Friday, January 09, 2009

ON BEING A SKEPTIC OF THE MYTHS OF OUR DAY

H. Richard Niebuhr is right when he says: This is "the great overarching myth ...the almost unconquerable picture in the mind"--the mind that reaches into us all, that we all share with our culture to some degree: in the "past forgotten, dead generations." And there is an "image of myself" and all society "coming to that future when there is no more future." Niebuhr calls this, in all its forms, our "mythology of death."

Because we have been overwhelmed by the myth of death; because our culture holds death to be THE END, the everlasting, eternal end, we cannot, many of us, sing, tenderly and vulnerably with tears streaming down our faces about the everlasting arms; we cannot sing "leaning, leaning on the everlasting arms"; we cannot sing with Martin Luther King, Jr., "Precious Lord, take my hand"; we cannot sing with the Black churches..."This is my story, This is my song..."

And so the church must become the skeptic--we must become the skeptics-- skeptical of the powerful myths of our day which often are at the bottom of both our beer commercials and our methods of literary criticism, our politics and our very views of human well being.
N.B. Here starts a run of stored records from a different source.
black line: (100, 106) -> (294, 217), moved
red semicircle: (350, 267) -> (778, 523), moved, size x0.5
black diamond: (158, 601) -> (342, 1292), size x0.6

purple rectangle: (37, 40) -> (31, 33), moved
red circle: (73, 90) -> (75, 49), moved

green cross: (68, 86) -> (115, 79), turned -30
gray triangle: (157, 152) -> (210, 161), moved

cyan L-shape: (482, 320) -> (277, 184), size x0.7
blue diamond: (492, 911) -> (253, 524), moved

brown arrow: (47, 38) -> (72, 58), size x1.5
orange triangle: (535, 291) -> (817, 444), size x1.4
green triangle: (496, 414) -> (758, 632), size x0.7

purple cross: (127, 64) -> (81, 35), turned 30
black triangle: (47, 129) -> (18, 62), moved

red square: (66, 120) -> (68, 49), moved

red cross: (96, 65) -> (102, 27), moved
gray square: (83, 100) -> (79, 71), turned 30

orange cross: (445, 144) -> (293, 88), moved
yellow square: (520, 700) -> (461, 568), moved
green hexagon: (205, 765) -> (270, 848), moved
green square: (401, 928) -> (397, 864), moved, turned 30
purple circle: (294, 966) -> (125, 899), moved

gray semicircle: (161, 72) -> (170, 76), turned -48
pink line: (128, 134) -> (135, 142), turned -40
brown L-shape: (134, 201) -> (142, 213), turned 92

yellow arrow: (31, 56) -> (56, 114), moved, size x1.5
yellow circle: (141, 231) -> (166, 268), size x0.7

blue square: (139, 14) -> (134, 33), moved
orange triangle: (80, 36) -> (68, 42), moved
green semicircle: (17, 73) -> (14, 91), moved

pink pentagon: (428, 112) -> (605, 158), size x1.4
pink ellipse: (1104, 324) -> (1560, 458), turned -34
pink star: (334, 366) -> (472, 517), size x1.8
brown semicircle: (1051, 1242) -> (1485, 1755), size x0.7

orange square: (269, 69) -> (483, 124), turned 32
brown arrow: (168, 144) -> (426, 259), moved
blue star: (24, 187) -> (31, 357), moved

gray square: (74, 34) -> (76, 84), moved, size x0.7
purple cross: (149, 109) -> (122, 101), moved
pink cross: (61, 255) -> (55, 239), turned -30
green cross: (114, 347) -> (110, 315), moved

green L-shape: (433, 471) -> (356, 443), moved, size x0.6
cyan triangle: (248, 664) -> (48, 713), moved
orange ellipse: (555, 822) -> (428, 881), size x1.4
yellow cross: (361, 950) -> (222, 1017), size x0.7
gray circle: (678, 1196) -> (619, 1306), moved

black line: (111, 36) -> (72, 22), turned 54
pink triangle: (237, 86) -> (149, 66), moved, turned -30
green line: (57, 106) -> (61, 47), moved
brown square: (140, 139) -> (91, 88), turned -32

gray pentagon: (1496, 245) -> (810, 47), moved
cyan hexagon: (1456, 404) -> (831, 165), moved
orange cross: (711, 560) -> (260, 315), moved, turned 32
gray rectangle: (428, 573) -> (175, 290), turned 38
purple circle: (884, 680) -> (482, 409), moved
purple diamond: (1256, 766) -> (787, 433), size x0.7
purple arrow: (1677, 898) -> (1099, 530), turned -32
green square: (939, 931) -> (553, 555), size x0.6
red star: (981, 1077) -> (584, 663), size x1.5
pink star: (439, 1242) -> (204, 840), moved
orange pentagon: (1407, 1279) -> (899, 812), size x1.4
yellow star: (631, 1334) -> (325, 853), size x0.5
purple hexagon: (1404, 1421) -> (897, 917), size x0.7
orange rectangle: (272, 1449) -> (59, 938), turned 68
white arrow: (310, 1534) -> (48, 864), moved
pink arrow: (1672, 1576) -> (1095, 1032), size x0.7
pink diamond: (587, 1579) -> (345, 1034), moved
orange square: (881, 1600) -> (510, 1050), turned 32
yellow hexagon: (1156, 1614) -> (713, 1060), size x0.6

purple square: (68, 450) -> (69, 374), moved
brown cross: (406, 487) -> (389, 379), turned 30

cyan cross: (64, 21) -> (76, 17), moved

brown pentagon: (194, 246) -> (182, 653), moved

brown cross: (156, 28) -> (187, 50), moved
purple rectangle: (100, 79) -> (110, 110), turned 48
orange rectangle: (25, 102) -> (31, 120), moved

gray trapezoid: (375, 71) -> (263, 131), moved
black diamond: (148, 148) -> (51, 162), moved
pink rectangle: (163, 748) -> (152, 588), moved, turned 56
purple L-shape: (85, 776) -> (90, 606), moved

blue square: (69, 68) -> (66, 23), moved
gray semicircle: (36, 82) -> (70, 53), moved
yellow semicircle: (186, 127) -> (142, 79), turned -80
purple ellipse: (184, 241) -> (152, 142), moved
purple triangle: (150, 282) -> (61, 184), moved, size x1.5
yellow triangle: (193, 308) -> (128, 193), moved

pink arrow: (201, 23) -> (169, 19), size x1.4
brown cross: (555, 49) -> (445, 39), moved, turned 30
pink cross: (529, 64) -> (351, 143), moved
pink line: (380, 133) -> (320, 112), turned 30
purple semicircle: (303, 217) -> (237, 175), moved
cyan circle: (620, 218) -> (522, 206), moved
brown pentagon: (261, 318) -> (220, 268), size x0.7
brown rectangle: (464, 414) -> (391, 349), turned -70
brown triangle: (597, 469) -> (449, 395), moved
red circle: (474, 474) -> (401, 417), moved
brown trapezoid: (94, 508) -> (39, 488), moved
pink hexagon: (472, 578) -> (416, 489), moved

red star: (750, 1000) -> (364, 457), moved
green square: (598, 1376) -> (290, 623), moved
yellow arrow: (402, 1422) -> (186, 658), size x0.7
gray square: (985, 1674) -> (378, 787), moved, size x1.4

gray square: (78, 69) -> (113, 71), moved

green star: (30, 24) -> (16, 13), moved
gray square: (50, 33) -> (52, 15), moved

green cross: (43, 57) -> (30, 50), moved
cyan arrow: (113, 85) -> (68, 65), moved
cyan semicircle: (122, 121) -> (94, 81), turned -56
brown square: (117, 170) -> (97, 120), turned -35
Segregating life and death--and living in a culture that holds to the myth of death as the last word--we segregate joy and sorrow. And we segregate them desperately... trying to keep the vision of nothingness out of our days and ways; trying to keep sorrow out of our joy.
Coleman B. Brown

1 comment:

Paul F. Rack said...

In their book, Saving Paradise, Rita Brock and Rebecca Parker make the point that early Christianity lifted up paradise as a reality that existed in this world and stretched into the next, including both those here and those departed this life. The ideology of death as extinction was perpetrated by ruling empires as a way to keep social control. Christians celebrated the continued presence of martyrs and departed saints, thus countering the imperialist ideology. Resurrection intentionally blurs the line between this life and the next, undermining the power of empires to inspire fear.

Brown is really on to something important here. Our view of the next life is not as someplace totally removed and distant, the pie-in-the-sky opiate that empires project. Neither is it an annihilation. But we need to talk about the continual integration of this life and the next.

As one friend once told me when a family member was at risk: "In the economy of God, nothing is ever lost."